↓↓↓

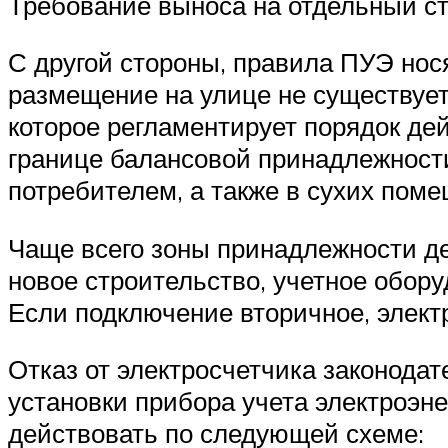
Требование выноса на отдельный ст
С другой стороны, правила ПУЭ нося
размещение на улице не существует
которое регламентирует порядок де
границе балансовой принадлежности
потребителем, а также в сухих пом
Чаще всего зоны принадлежности дел
новое строительство, учетное обору
Если подключение вторичное, элект
Отказ от электросчетчика законодат
установки прибора учета электроэне
действовать по следующей схеме:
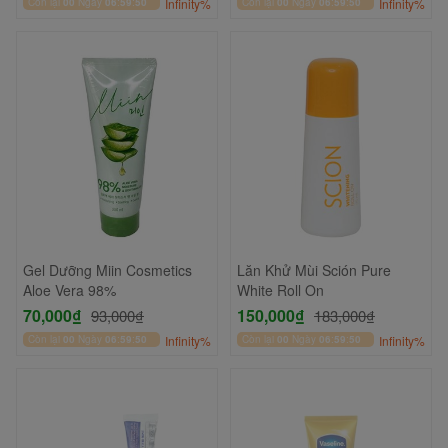
Còn lại
00
Ngày
06
:
59
:
49
Infinity%
Còn lại
00
Ngày
06
:
59
:
49
Infinity%
Gel Dưỡng Miin Cosmetics
Lăn Khử Mùi Sción Pure
Aloe Vera 98%
White Roll On
70,000₫
150,000₫
93,000₫
183,000₫
Còn lại
00
Ngày
06
:
59
:
49
Infinity%
Còn lại
00
Ngày
06
:
59
:
49
Infinity%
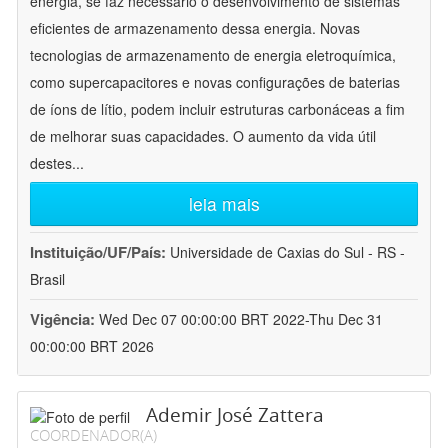
energia, se faz necessário o desenvolvimento de sistemas
eficientes de armazenamento dessa energia. Novas
tecnologias de armazenamento de energia eletroquímica,
como supercapacitores e novas configurações de baterias
de íons de lítio, podem incluir estruturas carbonáceas a fim
de melhorar suas capacidades. O aumento da vida útil
destes
...
leia mais
Instituição/UF/País:
Universidade de Caxias do Sul - RS -
Brasil
Vigência:
Wed Dec 07 00:00:00 BRT 2022-Thu Dec 31
00:00:00 BRT 2026
Ademir José Zattera
COORDENADOR(A)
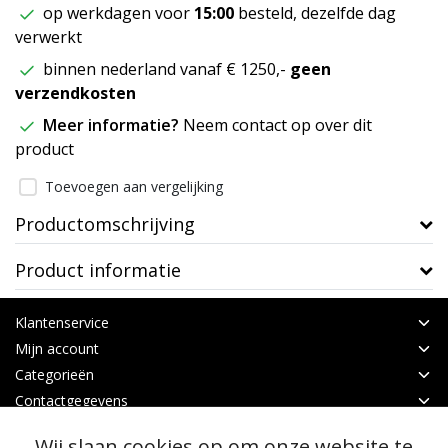
op werkdagen voor
15:00
besteld, dezelfde dag
verwerkt
binnen nederland vanaf € 1250,-
geen
verzendkosten
Meer informatie?
Neem contact op over dit
product
Toevoegen aan vergelijking
Productomschrijving
Product informatie
Klantenservice
Mijn account
Categorieën
Contactgegevens
Wij slaan cookies op om onze website te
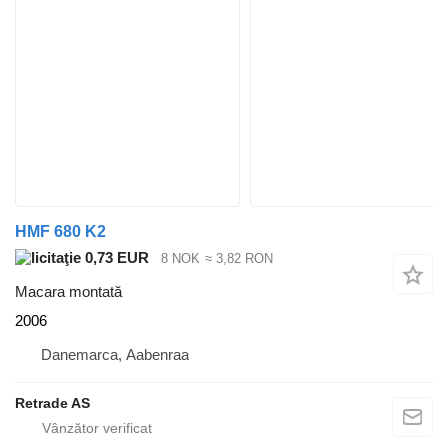
HMF 680 K2
0,73 EUR
8 NOK
≈ 3,82 RON
Macara montată
2006
Danemarca, Aabenraa
Retrade AS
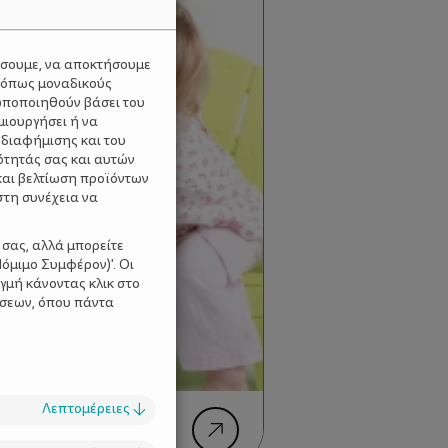
ύσουμε, να αποκτήσουμε
 όπως μοναδικούς
ωποποιηθούν βάσει του
μιουργήσει ή να
 διαφήμισης και του
ότητάς σας και αυτών
και βελτίωση προϊόντων
στη συνέχεια να
 σας, αλλά μπορείτε
όμιμο Συμφέρον)'. Οι
γμή κάνοντας κλικ στο
ίσεων, όπου πάντα
Λεπτομέρειες
↓
η ομιλία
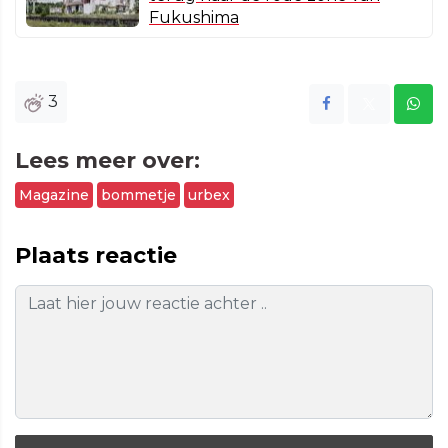
Fukushima
3
Lees meer over:
Magazine
bommetje
urbex
Plaats reactie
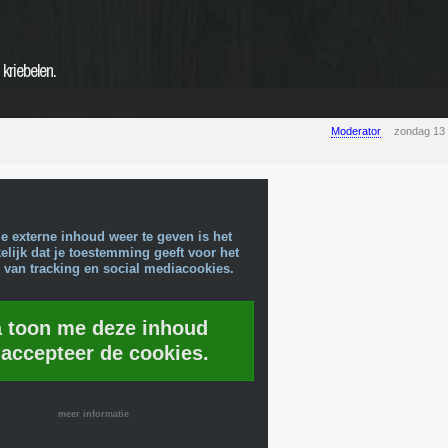
kriebelen.
Moderator
zondag 13
e externe inhoud weer te geven is het
lijk dat je toestemming geeft voor het
 van tracking en social mediacookies.
a toon me deze inhoud
 accepteer de cookies.
meer informatie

↑↑↑

Go through the entries and filter for lines holding the word "energia"; copy each match.

energia, se faz necessário o desenvolvimento de sistemas
eficientes de armazenamento dessa energia. Novas
tecnologias de armazenamento de energia eletroquímica,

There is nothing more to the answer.